I found some time to continue on my custom double implementation of Unity3D running as a sandbox within Unity3D, and utilizing Floating Point Projection to render large “double”-distances within Unity3D, I’ve finished my custom ransform-Class Extension that allows me to define positions on a Universe scale on a detailed sub-meter level. To do so each gameobject’s Transform stores a tuple with a “meter” and a “lightyear” value (both double types). You could image the lightyear coodinate of the tupel (e.g. 0,0,5) defines a “box” for the meter tupel wherein the meter coordinate is utilized from -9460730472580800.0d/2 (half a lightyear) to +9460730472580800.0d/2 (half a lightyear) range. That allows positioning on a precise submeter level (except for the very outer meter-tupel bounds where a bit of precision is lost, so to say while crossing border of a lightyear-“box” to the next one).

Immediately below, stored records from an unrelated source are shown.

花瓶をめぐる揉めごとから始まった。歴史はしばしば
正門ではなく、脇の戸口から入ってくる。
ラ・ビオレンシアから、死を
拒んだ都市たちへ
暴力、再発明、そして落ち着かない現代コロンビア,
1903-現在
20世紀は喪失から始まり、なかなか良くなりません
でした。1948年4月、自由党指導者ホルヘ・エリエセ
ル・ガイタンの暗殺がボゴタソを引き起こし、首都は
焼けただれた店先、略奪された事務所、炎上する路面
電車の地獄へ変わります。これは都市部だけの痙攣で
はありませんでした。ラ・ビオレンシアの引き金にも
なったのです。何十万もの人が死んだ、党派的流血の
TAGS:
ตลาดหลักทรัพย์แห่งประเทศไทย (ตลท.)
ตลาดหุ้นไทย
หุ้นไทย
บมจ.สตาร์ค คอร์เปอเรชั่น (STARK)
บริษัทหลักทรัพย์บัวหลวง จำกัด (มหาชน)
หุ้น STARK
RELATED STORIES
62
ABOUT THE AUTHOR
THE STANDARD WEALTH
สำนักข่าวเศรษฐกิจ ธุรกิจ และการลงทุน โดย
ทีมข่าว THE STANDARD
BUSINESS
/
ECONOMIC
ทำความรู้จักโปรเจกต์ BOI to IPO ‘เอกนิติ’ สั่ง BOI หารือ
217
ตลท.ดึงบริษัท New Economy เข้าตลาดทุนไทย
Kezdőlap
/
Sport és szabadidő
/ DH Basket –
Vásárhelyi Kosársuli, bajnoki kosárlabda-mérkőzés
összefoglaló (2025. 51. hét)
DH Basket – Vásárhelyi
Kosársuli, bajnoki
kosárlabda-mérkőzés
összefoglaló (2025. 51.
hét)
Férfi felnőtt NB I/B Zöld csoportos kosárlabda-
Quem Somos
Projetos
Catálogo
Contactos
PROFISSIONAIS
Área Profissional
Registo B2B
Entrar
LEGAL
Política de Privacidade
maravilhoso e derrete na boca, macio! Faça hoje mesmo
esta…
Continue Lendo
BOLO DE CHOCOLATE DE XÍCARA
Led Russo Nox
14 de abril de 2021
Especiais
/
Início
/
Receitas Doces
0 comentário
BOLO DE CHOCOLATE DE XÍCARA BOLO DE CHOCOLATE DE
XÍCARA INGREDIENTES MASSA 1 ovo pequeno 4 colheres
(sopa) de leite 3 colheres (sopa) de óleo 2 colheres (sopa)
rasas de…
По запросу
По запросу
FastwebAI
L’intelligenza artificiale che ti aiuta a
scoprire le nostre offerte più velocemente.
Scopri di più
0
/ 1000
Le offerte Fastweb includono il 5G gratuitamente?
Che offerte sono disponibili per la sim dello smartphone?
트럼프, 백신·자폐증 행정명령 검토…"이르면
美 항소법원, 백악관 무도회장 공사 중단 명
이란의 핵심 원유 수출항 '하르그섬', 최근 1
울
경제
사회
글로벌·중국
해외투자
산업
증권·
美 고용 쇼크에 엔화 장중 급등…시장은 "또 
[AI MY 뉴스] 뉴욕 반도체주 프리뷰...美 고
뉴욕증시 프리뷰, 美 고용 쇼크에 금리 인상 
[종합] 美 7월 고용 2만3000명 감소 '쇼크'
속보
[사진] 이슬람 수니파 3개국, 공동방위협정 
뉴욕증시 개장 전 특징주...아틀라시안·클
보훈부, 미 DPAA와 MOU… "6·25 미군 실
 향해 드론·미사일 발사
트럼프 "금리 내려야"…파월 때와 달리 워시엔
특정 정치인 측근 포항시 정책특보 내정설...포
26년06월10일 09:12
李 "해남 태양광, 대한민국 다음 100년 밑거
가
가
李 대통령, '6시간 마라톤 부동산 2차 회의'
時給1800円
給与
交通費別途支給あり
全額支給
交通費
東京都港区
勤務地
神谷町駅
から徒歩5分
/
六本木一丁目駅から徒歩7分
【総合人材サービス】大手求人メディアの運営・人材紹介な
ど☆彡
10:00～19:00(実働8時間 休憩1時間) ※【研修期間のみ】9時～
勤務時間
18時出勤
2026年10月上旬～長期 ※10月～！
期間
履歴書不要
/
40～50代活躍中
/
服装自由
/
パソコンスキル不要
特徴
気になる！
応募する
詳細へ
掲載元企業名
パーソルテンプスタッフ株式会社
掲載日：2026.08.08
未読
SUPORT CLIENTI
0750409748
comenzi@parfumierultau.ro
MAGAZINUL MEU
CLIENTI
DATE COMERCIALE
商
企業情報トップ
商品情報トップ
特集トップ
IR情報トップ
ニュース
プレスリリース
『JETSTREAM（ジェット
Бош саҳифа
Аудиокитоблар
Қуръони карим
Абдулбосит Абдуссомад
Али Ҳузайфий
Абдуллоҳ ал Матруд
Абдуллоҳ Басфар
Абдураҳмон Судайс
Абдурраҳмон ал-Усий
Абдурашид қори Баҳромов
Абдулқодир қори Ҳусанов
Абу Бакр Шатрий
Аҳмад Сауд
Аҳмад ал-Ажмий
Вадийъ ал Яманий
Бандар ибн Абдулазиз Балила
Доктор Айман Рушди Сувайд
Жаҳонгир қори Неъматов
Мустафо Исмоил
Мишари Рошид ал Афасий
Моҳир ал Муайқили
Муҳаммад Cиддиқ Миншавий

After implementing the instatiation of mesh-debug-prototypes of asteroids (that instanciate across a few lightseconds distances) and stars (that instanciate on a view multiple of ~1500 lightyears) I’d now like to add a simple travel mechanism for testing and to implement instanciation on a galaxy level.
However traveling turns out to be more complex than I thought, eventually one of you mathematicians can help My problem is that since I work with very large numbers for distances and velocity, I havent found a good way that prevents overshooting the target position or stopping too early, one that works with very different distances.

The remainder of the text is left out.